THE DATA:
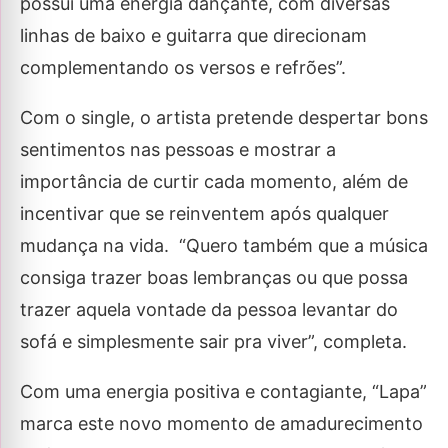
possui uma energia dançante, com diversas
linhas de baixo e guitarra que direcionam
complementando os versos e refrões”.
Com o single, o artista pretende despertar bons
sentimentos nas pessoas e mostrar a
importância de curtir cada momento, além de
incentivar que se reinventem após qualquer
mudança na vida. “Quero também que a música
consiga trazer boas lembranças ou que possa
trazer aquela vontade da pessoa levantar do
sofá e simplesmente sair pra viver”, completa.
Com uma energia positiva e contagiante, “Lapa”
marca este novo momento de amadurecimento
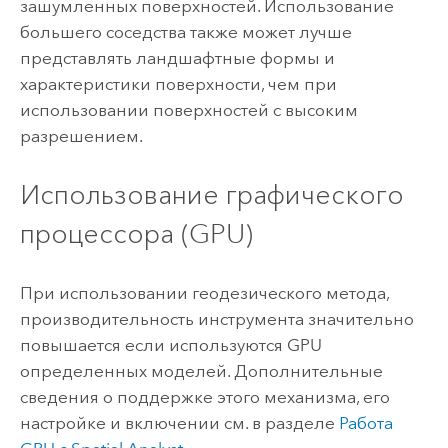
зашумленных поверхностей. Использование
большего соседства также может лучше
представлять ландшафтные формы и
характеристики поверхности, чем при
использовании поверхностей с высоким
разрешением.
Использование графического
процессора (GPU)
При использовании геодезического метода,
производительность инструмента значительно
повышается если используются GPU
определенных моделей. Дополнительные
сведения о поддержке этого механизма, его
настройке и включении см. в разделе
Работа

PROBLEM STATEMENT: Could the data be reproduced exactly, with the pictures omitted?

ANSWER TO THE PROBLEM:
possui uma energia dançante, com diversas
linhas de baixo e guitarra que direcionam
complementando os versos e refrões”.
Com o single, o artista pretende despertar bons
sentimentos nas pessoas e mostrar a
importância de curtir cada momento, além de
incentivar que se reinventem após qualquer
mudança na vida. “Quero também que a música
consiga trazer boas lembranças ou que possa
trazer aquela vontade da pessoa levantar do
sofá e simplesmente sair pra viver”, completa.
Com uma energia positiva e contagiante, “Lapa”
marca este novo momento de amadurecimento
зашумленных поверхностей. Использование
большего соседства также может лучше
представлять ландшафтные формы и
характеристики поверхности, чем при
использовании поверхностей с высоким
разрешением.
Использование графического
процессора (GPU)
При использовании геодезического метода,
производительность инструмента значительно
повышается если используются GPU
определенных моделей. Дополнительные
сведения о поддержке этого механизма, его
настройке и включении см. в разделе
Работа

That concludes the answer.